The Tiger’s Wife took Obreht three years to write from the seed of a very different short story, living the kind of writer’s life that meant visiting her grocery store at 2am for “limp lettuce and not a lot of bananas”.

“I’m very hard on myself,” she says. “I don’t like putting anything out there that I’m not 100 per cent happy with. I write sentence to sentence. I’m aware of the pressure already around my next novel” — also to be set in Yugoslavia, “but a radical departure” — “I don’t think I’ll get overwhelmed and get writer’s block. My problem is the pressure I put on myself. Other writers have said it’s important to be deep into writing your second novel. I don’t feel I am yet.”
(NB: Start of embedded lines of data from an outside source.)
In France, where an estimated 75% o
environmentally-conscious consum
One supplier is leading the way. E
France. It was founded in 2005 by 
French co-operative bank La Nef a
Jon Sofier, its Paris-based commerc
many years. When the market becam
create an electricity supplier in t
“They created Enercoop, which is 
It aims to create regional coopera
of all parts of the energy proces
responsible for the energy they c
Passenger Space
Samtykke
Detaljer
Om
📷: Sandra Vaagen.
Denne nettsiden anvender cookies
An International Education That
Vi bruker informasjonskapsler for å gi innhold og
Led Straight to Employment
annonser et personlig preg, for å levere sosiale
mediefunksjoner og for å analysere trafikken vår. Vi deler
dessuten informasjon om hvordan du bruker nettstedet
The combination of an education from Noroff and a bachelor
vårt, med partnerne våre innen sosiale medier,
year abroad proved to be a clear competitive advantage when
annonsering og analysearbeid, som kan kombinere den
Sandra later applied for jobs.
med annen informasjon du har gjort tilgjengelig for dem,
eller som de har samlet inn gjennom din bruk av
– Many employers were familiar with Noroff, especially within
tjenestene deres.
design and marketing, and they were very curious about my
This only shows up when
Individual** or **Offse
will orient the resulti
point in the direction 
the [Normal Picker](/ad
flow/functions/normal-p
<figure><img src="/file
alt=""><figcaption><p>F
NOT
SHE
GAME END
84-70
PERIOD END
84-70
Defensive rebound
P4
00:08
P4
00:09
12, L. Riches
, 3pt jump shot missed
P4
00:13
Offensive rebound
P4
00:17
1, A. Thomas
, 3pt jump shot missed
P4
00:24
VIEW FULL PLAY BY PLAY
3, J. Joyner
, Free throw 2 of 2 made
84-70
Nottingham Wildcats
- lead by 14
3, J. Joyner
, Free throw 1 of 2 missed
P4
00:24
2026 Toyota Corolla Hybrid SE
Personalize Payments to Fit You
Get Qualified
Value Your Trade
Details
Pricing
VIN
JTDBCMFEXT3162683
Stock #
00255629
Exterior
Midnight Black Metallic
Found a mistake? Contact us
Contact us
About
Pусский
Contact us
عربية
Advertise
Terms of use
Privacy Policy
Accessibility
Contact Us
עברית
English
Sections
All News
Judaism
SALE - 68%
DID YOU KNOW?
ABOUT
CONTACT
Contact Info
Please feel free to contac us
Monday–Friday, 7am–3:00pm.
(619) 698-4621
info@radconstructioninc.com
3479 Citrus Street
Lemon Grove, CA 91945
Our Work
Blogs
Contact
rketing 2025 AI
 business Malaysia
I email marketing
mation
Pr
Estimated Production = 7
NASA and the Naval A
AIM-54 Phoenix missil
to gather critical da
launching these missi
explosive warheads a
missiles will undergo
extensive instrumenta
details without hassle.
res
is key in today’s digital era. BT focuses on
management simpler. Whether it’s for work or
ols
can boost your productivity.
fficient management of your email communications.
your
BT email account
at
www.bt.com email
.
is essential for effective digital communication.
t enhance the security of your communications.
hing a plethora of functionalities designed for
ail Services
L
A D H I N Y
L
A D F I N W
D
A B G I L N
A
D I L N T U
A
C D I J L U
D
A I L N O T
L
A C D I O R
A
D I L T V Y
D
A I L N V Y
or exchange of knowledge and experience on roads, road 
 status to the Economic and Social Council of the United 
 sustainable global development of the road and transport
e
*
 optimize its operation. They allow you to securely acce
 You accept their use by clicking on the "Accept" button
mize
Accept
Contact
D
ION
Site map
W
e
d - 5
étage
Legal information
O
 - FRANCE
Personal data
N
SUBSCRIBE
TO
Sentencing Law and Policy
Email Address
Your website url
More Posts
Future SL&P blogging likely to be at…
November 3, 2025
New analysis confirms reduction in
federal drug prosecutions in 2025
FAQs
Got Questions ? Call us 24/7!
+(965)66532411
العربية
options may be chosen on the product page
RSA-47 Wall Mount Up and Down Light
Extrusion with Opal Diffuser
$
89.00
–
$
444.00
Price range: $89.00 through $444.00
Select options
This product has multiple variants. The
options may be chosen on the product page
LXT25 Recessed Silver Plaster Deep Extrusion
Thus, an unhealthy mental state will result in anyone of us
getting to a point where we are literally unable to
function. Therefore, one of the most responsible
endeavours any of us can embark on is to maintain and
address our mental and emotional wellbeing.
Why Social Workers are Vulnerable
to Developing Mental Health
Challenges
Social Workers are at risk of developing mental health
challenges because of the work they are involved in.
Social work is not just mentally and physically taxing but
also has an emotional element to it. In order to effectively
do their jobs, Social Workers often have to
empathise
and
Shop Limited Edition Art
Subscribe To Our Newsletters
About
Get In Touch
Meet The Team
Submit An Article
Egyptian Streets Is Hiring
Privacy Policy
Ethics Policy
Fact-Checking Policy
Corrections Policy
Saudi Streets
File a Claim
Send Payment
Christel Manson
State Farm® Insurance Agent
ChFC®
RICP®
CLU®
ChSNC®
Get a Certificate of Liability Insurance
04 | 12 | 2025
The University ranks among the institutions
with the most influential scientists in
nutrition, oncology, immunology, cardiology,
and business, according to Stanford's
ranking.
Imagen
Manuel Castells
Happy in her relationship with another Cornell writer, who she declines to name, marriage and children are still far off: “I have dated writers and it can be a nightmare, but not this time. He’s very supportive.” She is “excited to be doing all I wanted to do” and, just as she was as a child, she is “still a nomad. I’ve been at Cornell for five years and I’m getting itchy feet”. She is planning a move to New York.

Surely Obreht’s former classmates must be envious of her success. “They’ve been overwhelmingly generous,” Obreht insists, “although I have had people at conferences ask me, ‘Do you think you deserve this?’ My response is ‘I don’t know’.”